I wish I had asked for ink and paper and gotten his perfect little footprints. (As it turned out, the nurse thought of this one and did it for me)
I wish, I wish, I wish.
And while I'm wishing...I wish I had heard that heartbeat before it was gone. I wish I had felt him move within me (I thought I did, a couple of times late at night, but it's really too soon. It was probably gas and imagination. I wish I had KNOWN that movement). I wish we had made it to that magical threshold of 20 weeks where he would be considered a stillbirth and received a death certificate instead of only 16 weeks and considered a late miscarriage. People dismiss a miscarriage in a way they never would a stillbirth. I know I've been guilty of it. I wish that when people ask how many children I have that I could say 4, but I know I'll still say 3 because I don't want to have to explain...but my heart will say 4. I wish the world could know that my son was beautifully and wonderfully made and that I am thankful to have been a part of his very short existence. Even with all the barfing. I wish I hadn't been so unaware of how common it is for babies not to be born perfect and healthy every time, that reaching 12 weeks isn't some assurance of success, that so many walk among us with broken hearts from their lost babies, even now in the 21st century. And I kind of wish I didn't know.
I wish, I wish, I wish.
I wish that I didn't know how hard it was to leave the hospital empty. Empty handed, empty wombed, empty of heart and thought and spirit.
I wish I could show you photos of my baby boy, but I worry that they would not be seen through the loving eyes of a mother and that there would be judgment. And so I'll keep them close, though I will be making a scrapbook for Gaelan. It will be much too thin.
If you're not one of my regular readers and you find this post because you've gone through something similar, I'm so sorry. I hope you find some comfort in knowing there are others out there who mourn with you. Since getting home I've found a couple websites to be helpful: Share offers support to parents and caregivers who've lost a baby at any point. This site offers tips and product to a scrapbooker who wants to preserve those special memories. And I have ordered a pendant from this site that will engrave Gaelan's actual footprints for me to wear near my heart. I'll review it when it arrives, but they have a previously unimaginable collection of beautiful products for anyone whose heart is hurting over a loss.

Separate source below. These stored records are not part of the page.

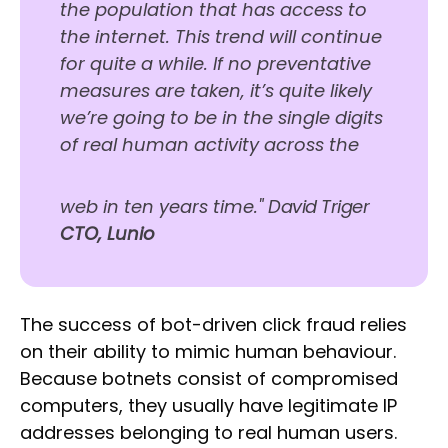
the population that has access to
the internet. This trend will continue
for quite a while. If no preventative
measures are taken, it’s quite likely
we’re going to be in the single digits
of real human activity across the
web in ten years time."
David Triger
CTO, Lunio
The success of bot-driven click fraud relies
on their ability to mimic human behaviour.
Because botnets consist of compromised
computers, they usually have legitimate IP
addresses belonging to real human users.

Thank you all for letting me share our story. I'll be back to posting more regularly. Today we're home because the Boy (maybe it's time for a new bloggy name) has the mumps. And my milk has come in. Yes, this week just keeps delivering the hits. And yet I'm thankful. Thankful for so many things. But that's another post.
*I know some people would and do, but when I'm hurting I want to be alone. If there are other people I feel a burden to care for them and their feelings, and I'm selfish in my pain. I think anyone else going through something similar should do whatever feels right for them. Whatever allows you to get through it.